Absolute isolation? No. There remain two or three friends with whom to vent bitterness and hatred, but unfortunately, the despair remains. It is now clear that the malady has struck not merely many individuals but an entire nation.
As our writer Dovlatov said: „We curse indefinitely comrade Stalin and, obviously, with all good reason. Yet, I want to ask: who wrote four million reports?"
I have withdrawn from the theatre - there, too, “Z-patriots”, informers of their own colleagues with whom I can no longer be in the same structure, have revealed themselves.
Yet life goes on. One of the strange effects is the marginalisation - or if you will, sublimation of the war: you see, for example, the recent film “The Zone of Interest” about the everyday and welcoming life of a family of the Auschwitz commander.
We cannot go on with that complex of incurable guilt, and therefore, the brain puts this guilt complex on pause; we frequent (and make) theatre. But one cannot sleep at night.
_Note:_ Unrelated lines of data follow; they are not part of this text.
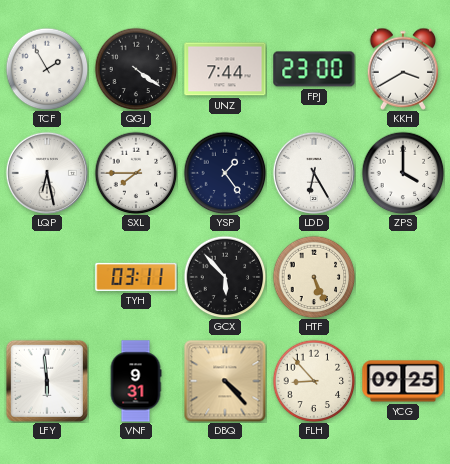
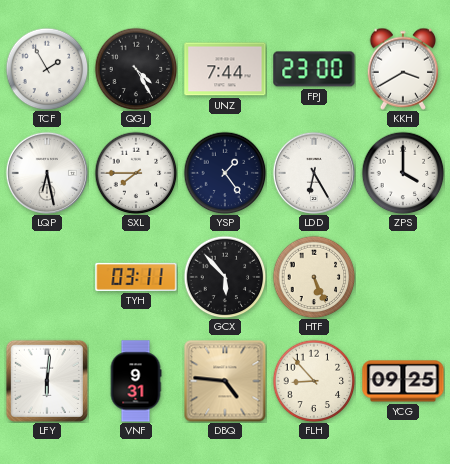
QGJ: 4:21 -> 4:25
LFY: 5:59 -> 6:01
DBQ: 4:23 -> 4:46
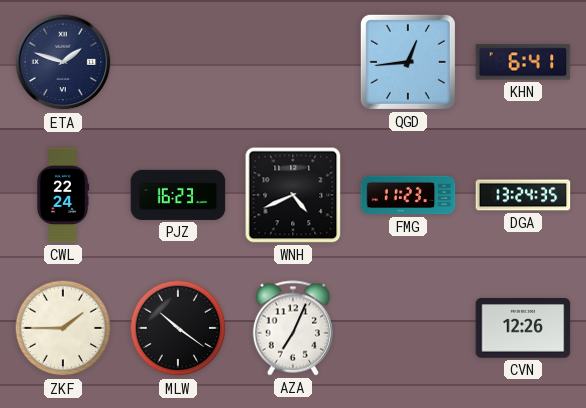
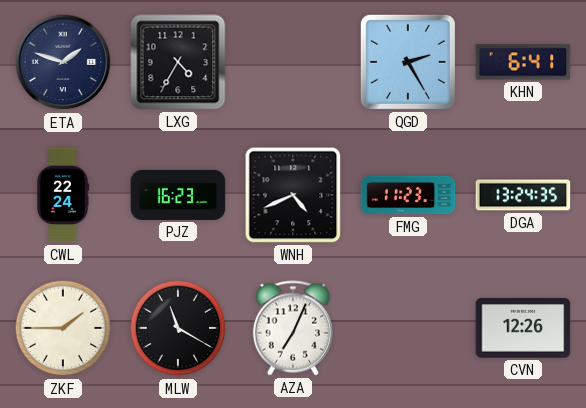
LXG: none -> 4:35
QGD: 12:44 -> 2:25
MLW: 10:21 -> 11:20
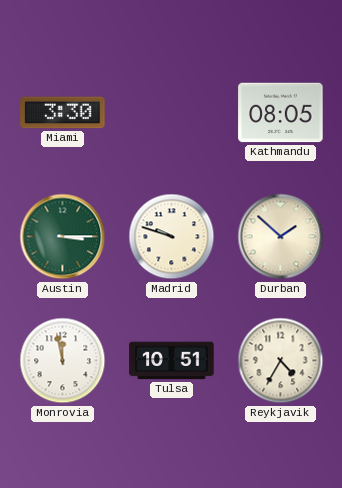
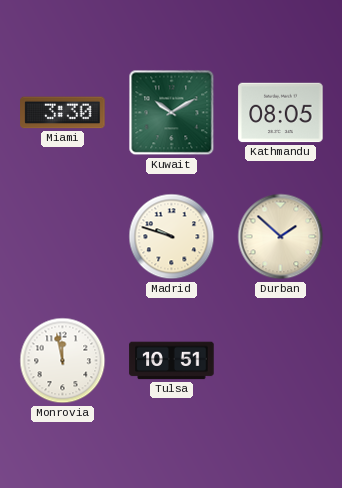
Kuwait: none -> 10:10
Austin: 3:15 -> none
Reykjavik: 4:35 -> none
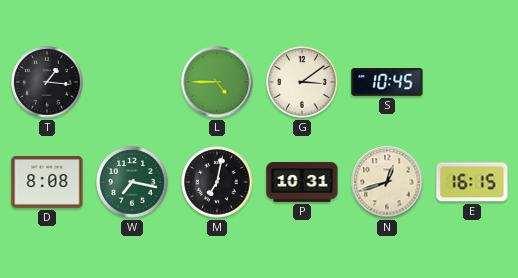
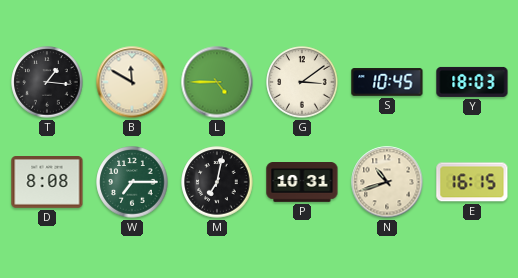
B: none -> 11:50
Y: none -> 18:03
W: 7:17 -> 7:15
N: 12:42 -> 10:42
And I reread, with new optics, Heinrich Böll or, for the first time, Hannah Arendt, to see that, painfully, sooner or later, everything ends. It saddens me that we will no longer see this end.
I have been deprived not only of the future but also of the present, in a completely material sense. But how could I work as an actress knowing that among my colleagues on stage and behind the scenes, there are Putin supporters who would denounce you at the first opportunity? Do you remember Marina2 who translated for you? Among the many professions that have disappeared is the interpreter - not because of Google Translator, but because Russia’s international activity is exclusively focused on the bombardments of Kyiv.
But the most dreadful thing is that they also deprived me of the past with the Victory of 1945, with all the outstanding achievements, cathedrals, writers, poets, scientists, athletes, Gagarin and all the astronaut dogs: after 24 February 2022, I no longer have the right to call upon them, let alone be proud of them. In essence, they have stolen my homeland, life, past, and future.
Just today, I was so impressed by the reasoning of a contemporary Russian essayist, Ns., that I report here. He adds new nuances to the usual discourse on “resentment” and debunks the myth of the “mysterious Russian soul” so pampered by even Western intellectuals:
Three damages of Russian literature:
- For an entire century, Russian literature has scoffed and humiliated those who constitute the base of a normal society: bureaucrat, officer, priest, entrepreneur, merchant - in general, the bourgeois.
- Dostoevsky’s ‚Inverted clichés‘: a thief is honest, a murderer is a walking conscience, a libertine drunkard is a philosopher, a prostitute is a Great Soul, and an idiot is more intelligent than everyone else.
- Constant conviction… and persuasion of ourselves of being ‘special’. No law was written for us: neither European, nor Slavic, nor Christian, nor standard… like international law. Why? Because we are so unique, separate, different from anyone else? Russian literature has long cultivated this perennial pubertal complex."
Even my husband is tired and fed up with today’s theatrical reality and will retire after the X theatre festival. Fewer and fewer people in theatre are capable of creating sense and values. Those who remain and are not yet behind bars (like the director Berkovich and the playwright Petrijchuk) cannot work.
Anyway… thank you once again.
Dixi et animam levavi.3
Olga
This article has originally been written and published in Italian.